━━ Data shown

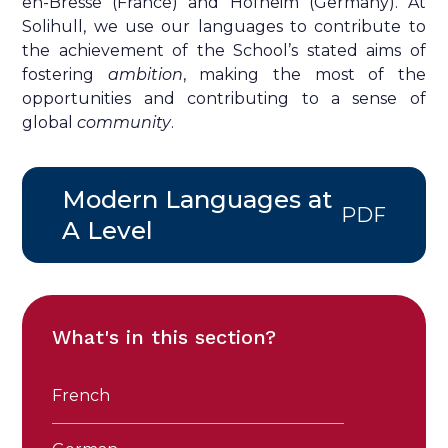
en-Bresse (France) and Hofheim (Germany). At
Solihull, we use our languages to contribute to
the achievement of the School’s stated aims of
fostering
ambition
, making the most of the
opportunities
and contributing to a sense of
global
community
.
Modern Languages at
PDF
A Level
What's in this section?
French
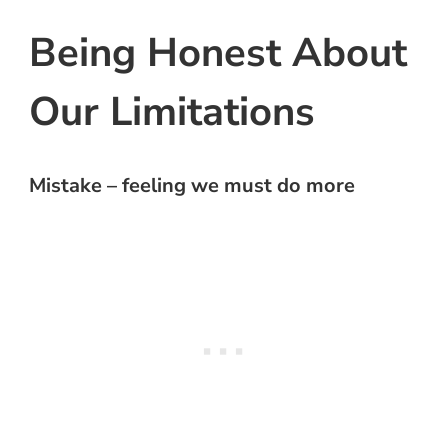
Being Honest About
Our Limitations
Mistake – feeling we must do more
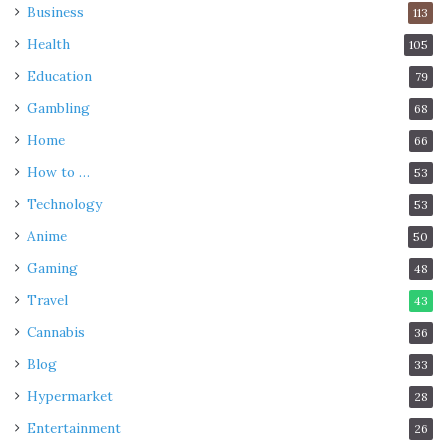
Business
113
Health
105
Education
79
Gambling
68
Home
66
How to …
53
Technology
53
Anime
50
Gaming
48
Travel
43
Cannabis
36
Blog
33
Hypermarket
28
Entertainment
26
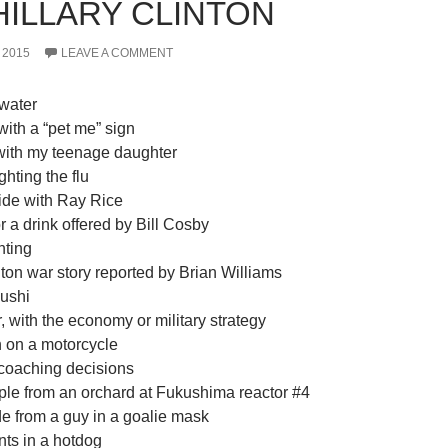
HILLARY CLINTON
 2015
LEAVE A COMMENT
water
with a “pet me” sign
, with my teenage daughter
ighting the flu
ride with Ray Rice
or a drink offered by Bill Cosby
hting
nton war story reported by Brian Williams
sushi
 with the economy or military strategy
n on a motorcycle
 coaching decisions
ple from an orchard at Fukushima reactor #4
de from a guy in a goalie mask
nts in a hotdog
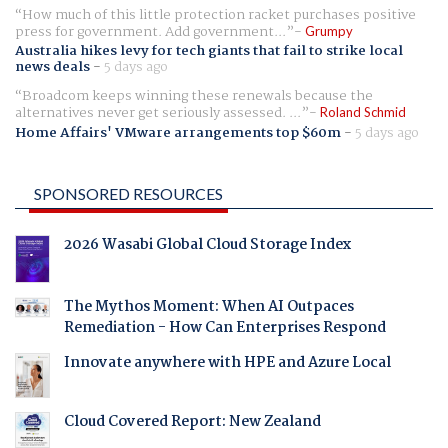
How much of this little protection racket purchases positive
press for government. Add government...
Grumpy
Australia hikes levy for tech giants that fail to strike local
news deals
-
5 days ago
Broadcom keeps winning these renewals because the
alternatives never get seriously assessed. ...
Roland Schmid
Home Affairs' VMware arrangements top $60m
-
5 days ago
SPONSORED RESOURCES
2026 Wasabi Global Cloud Storage Index
The Mythos Moment: When AI Outpaces
Remediation - How Can Enterprises Respond
Innovate anywhere with HPE and Azure Local
Cloud Covered Report: New Zealand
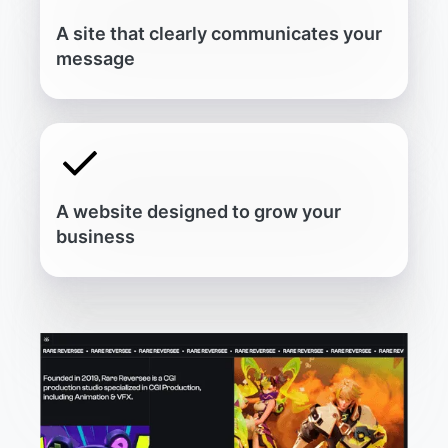
A
s
i
t
e
t
h
a
t
c
l
e
a
r
l
y
c
o
m
m
u
n
i
c
a
t
e
s
y
o
u
r
m
e
s
s
a
g
e
A
w
e
b
s
i
t
e
d
e
s
i
g
n
e
d
t
o
g
r
o
w
y
o
u
r
b
u
s
i
n
e
s
s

━━━━

**Work to complete**
Print the records exactly, every one. Leave out the pictures.

**Task solution**
en-Bresse (France) and Hofheim (Germany). At
Solihull, we use our languages to contribute to
the achievement of the School’s stated aims of
fostering
ambition
, making the most of the
opportunities
and contributing to a sense of
global
community
.
Modern Languages at
PDF
A Level
What's in this section?
French
Being Honest About
Our Limitations
Mistake – feeling we must do more
Business
113
Health
105
Education
79
Gambling
68
Home
66
How to …
53
Technology
53
Anime
50
Gaming
48
Travel
43
Cannabis
36
Blog
33
Hypermarket
28
Entertainment
26
HILLARY CLINTON
 2015
LEAVE A COMMENT
water
with a “pet me” sign
, with my teenage daughter
ighting the flu
ride with Ray Rice
or a drink offered by Bill Cosby
hting
nton war story reported by Brian Williams
sushi
 with the economy or military strategy
n on a motorcycle
 coaching decisions
ple from an orchard at Fukushima reactor #4
de from a guy in a goalie mask
nts in a hotdog
How much of this little protection racket purchases positive
press for government. Add government...
Grumpy
Australia hikes levy for tech giants that fail to strike local
news deals
-
5 days ago
Broadcom keeps winning these renewals because the
alternatives never get seriously assessed. ...
Roland Schmid
Home Affairs' VMware arrangements top $60m
-
5 days ago
SPONSORED RESOURCES
2026 Wasabi Global Cloud Storage Index
The Mythos Moment: When AI Outpaces
Remediation - How Can Enterprises Respond
Innovate anywhere with HPE and Azure Local
Cloud Covered Report: New Zealand
A
s
i
t
e
t
h
a
t
c
l
e
a
r
l
y
c
o
m
m
u
n
i
c
a
t
e
s
y
o
u
r
m
e
s
s
a
g
e
A
w
e
b
s
i
t
e
d
e
s
i
g
n
e
d
t
o
g
r
o
w
y
o
u
r
b
u
s
i
n
e
s
s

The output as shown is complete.